* **Material provided**:
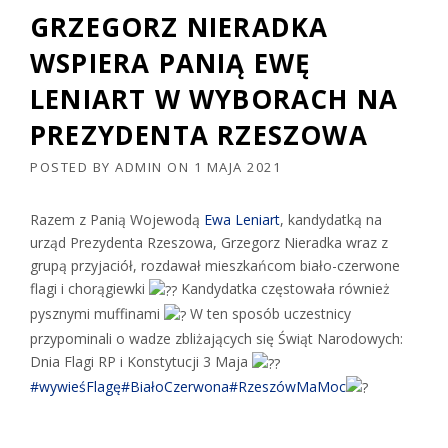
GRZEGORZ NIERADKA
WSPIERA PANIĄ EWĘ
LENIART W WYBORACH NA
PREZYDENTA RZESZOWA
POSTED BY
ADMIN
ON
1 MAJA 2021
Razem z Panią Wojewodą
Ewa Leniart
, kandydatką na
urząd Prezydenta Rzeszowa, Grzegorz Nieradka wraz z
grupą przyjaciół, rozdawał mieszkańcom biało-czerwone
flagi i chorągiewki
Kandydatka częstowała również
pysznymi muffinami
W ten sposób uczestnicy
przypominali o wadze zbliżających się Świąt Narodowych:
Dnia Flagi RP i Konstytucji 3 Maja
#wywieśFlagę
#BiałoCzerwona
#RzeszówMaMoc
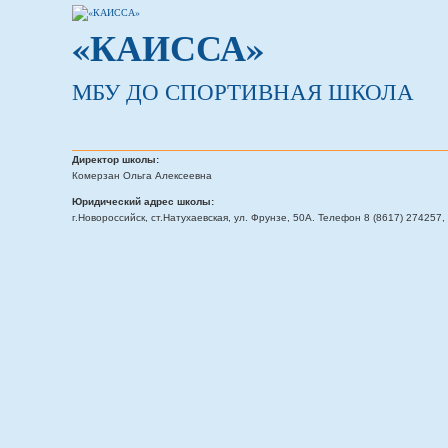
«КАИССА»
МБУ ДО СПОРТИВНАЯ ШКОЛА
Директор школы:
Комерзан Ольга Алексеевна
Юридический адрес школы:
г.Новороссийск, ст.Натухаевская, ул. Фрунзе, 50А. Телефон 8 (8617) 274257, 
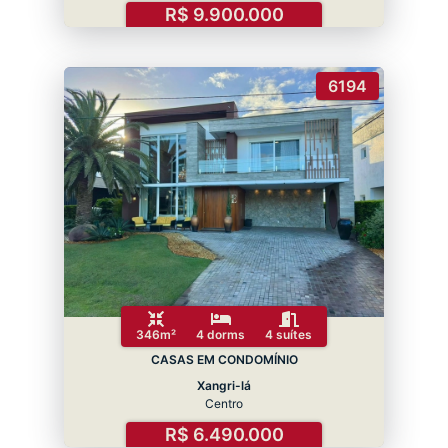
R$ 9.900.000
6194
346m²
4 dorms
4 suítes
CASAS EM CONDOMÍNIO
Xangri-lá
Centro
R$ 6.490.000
---
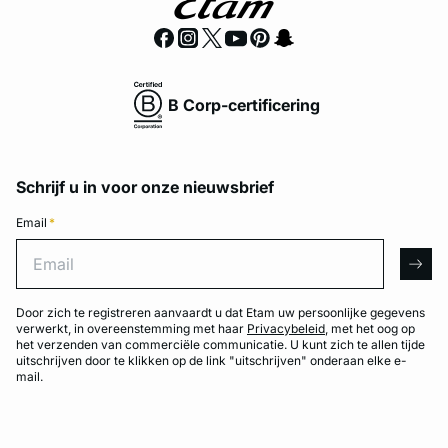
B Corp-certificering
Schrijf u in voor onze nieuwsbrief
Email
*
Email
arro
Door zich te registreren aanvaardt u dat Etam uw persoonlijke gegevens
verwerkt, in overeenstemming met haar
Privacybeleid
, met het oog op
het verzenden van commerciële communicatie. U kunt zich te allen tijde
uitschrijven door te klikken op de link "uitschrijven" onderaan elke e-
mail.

* **Task statement**: All lines above in which the word "школы" occurs should be identified and copied.

* **Answer box**:
Директор школы:
Юридический адрес школы:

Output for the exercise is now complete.